昨日は、ネパールを大きな地震が襲ったが、ちょうどその朝、チベット仏教のことなど考えていた。
先日、ダライラマが「転生活仏」という制度を自分の代で終わりにすると発表して、波紋を呼んだ。長年続く伝統に終止符を打つというのは、大きな勇気が必要だ。転生活仏という制度に便乗した利権も多いから、当然、大きな抵抗もあるだろう。
「伝統・文化を大切にしなければならない」とは常套句だが、全ての伝統や文化をそのまま温存すればいいというものでもない。とくに転生活仏制度は、一種の人身売買のようなものでもあり、生来の「貴種」などというものはありえないのだから、こんな制度が残っていることは恥でもある。
そもそも、転生活仏という制度は、ダライラマが属するゲルク派と呼ばれるチベット仏教のセクトのオリジナルではなくて、対抗勢力であるカルマ・カギュー派が伝統としてきたものを信者獲得のために16世紀の中頃に剽窃したにすぎない。ゲルク派は攻撃的なセクトで、カルマ・カギュー派と熾烈な殺し合いをしてきた歴史がある。
ダライラマは平和の象徴のように言われているが、それは、彼が中共の侵略に抗したことで、西側世界が政治的に利用しやすかったという側面がある。
ダライラマはクレバーな人だから、西側のプロパガンダの看板に成り下がっていたわけではなく、その立場を積極的に利用して、世界がまるで見向きもしなかったチベットに目を向けさせ、チベット仏教世界を統合するという重要な役割も果たした。それで、自分の役割は十分に果たしたと思ったのだろう。

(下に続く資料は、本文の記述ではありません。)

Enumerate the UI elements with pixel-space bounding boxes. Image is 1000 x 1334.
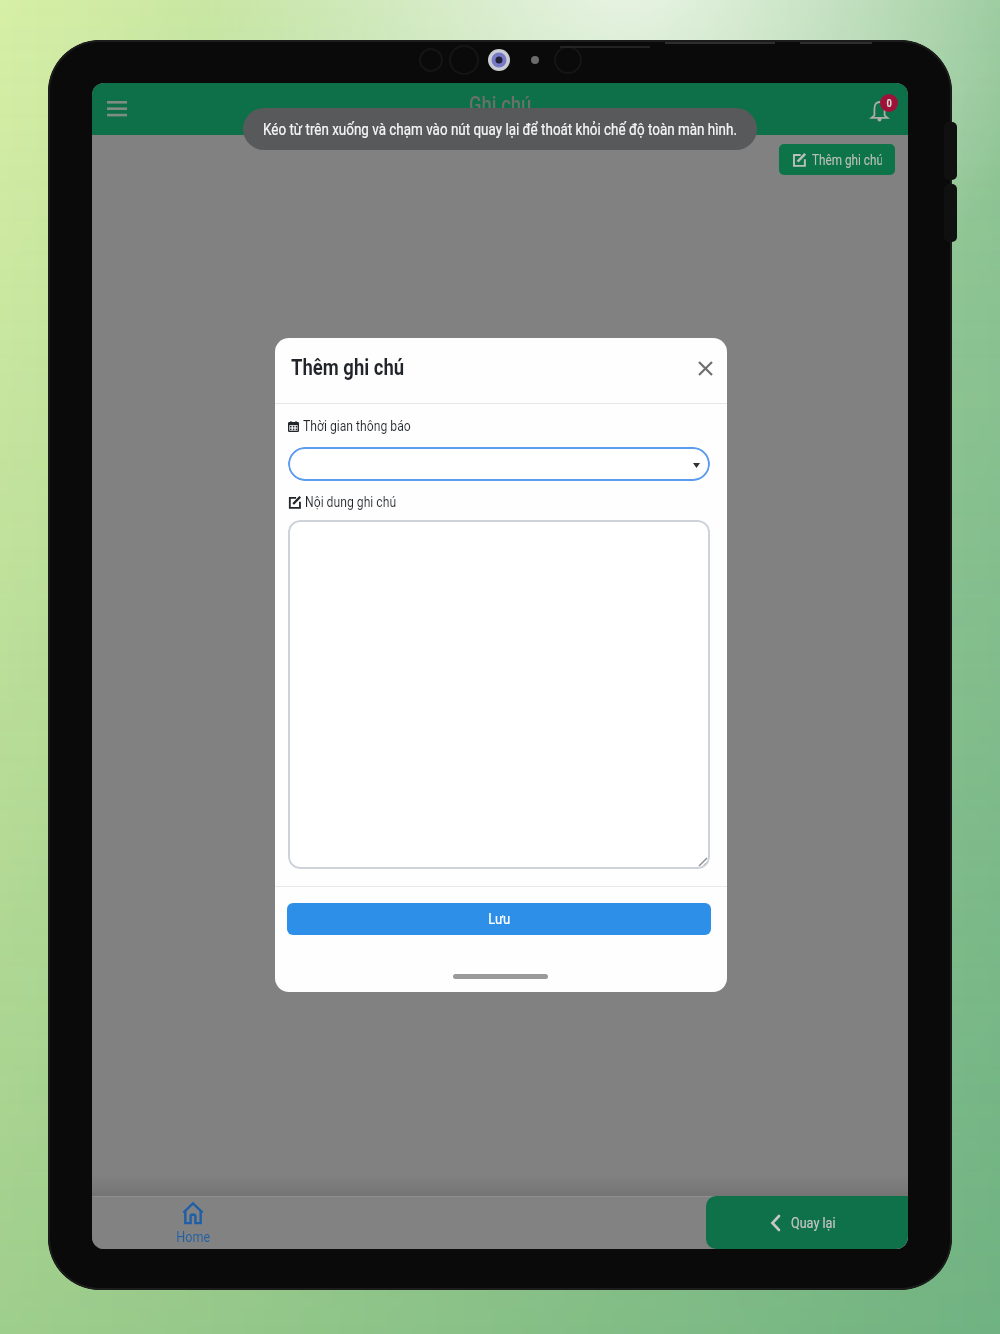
staticText: Thêm ghi chú — [291, 355, 404, 381]
staticText: Ghi chú — [469, 92, 532, 118]
button[interactable]: Home — [163, 1201, 223, 1249]
button[interactable]: Thêm ghi chú — [779, 144, 895, 175]
button[interactable] — [687, 350, 723, 386]
button[interactable]: Quay lại — [706, 1196, 908, 1249]
button[interactable] — [100, 93, 134, 125]
button[interactable]: 0 — [854, 89, 900, 131]
staticText: Nội dung ghi chú — [305, 494, 397, 511]
staticText: Quay lại — [791, 1214, 836, 1232]
staticText: Kéo từ trên xuống và chạm vào nút quay l… — [243, 120, 757, 139]
staticText: Lưu — [488, 910, 511, 928]
staticText: Home — [176, 1228, 211, 1246]
staticText: Thêm ghi chú — [812, 152, 882, 168]
staticText: Thời gian thông báo — [303, 418, 411, 435]
button[interactable] — [288, 447, 710, 481]
button[interactable] — [288, 520, 710, 869]
staticText: 0 — [887, 97, 892, 110]
button[interactable]: Lưu — [287, 903, 711, 935]
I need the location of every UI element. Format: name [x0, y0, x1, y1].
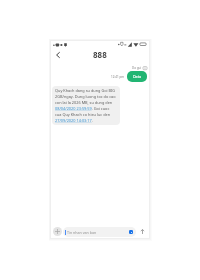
- staticText: Da gui: [132, 66, 142, 70]
- staticText: Tin nhan van ban: [67, 230, 97, 235]
- staticText: Data: [133, 74, 141, 79]
- button[interactable]: Back: [52, 49, 64, 60]
- button[interactable]: Data: [127, 71, 147, 82]
- button[interactable]: Tin nhan van ban: [63, 227, 136, 237]
- staticText: 12:41 pm: [111, 75, 125, 79]
- button[interactable]: Add attachment: [53, 227, 62, 236]
- button[interactable]: Quy Khach dang su dung Goi BIG 2GB/ngay.…: [52, 86, 120, 125]
- staticText: Quy Khach dang su dung Goi BIG 2GB/ngay.…: [55, 88, 116, 123]
- staticText: 888: [93, 49, 107, 60]
- button[interactable]: Send: [138, 227, 147, 236]
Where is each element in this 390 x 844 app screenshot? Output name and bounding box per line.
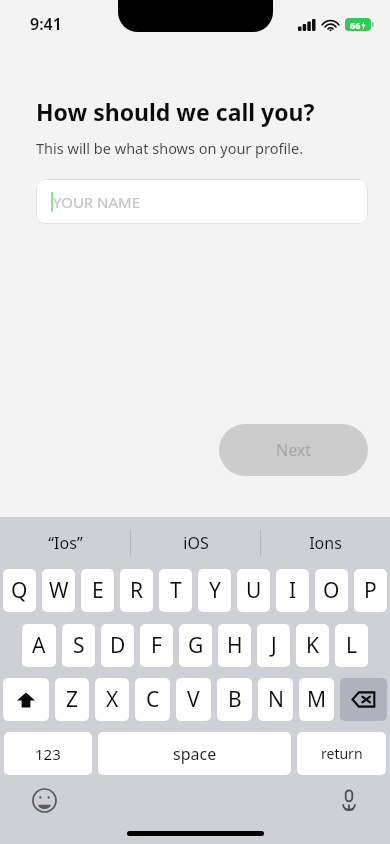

さらには、転生活仏という布教戦略ももう時代遅れとなり、それに群がる利権を排除し、チベット仏教のスタイルを真似たオウムのようなカルトが出現することにもブレーキをかける意味もあるだろう。
これからチベット仏教はどう変わっていくのだろうと考えていた矢先に、当のチベット仏教の本拠の一つであるネパールを地震が襲ったので驚いてしまった。
今回の地震で被害を受けた方々にお見舞いすると同時に、これを新しい時代へ向けての復興の契機とされることを願いたい。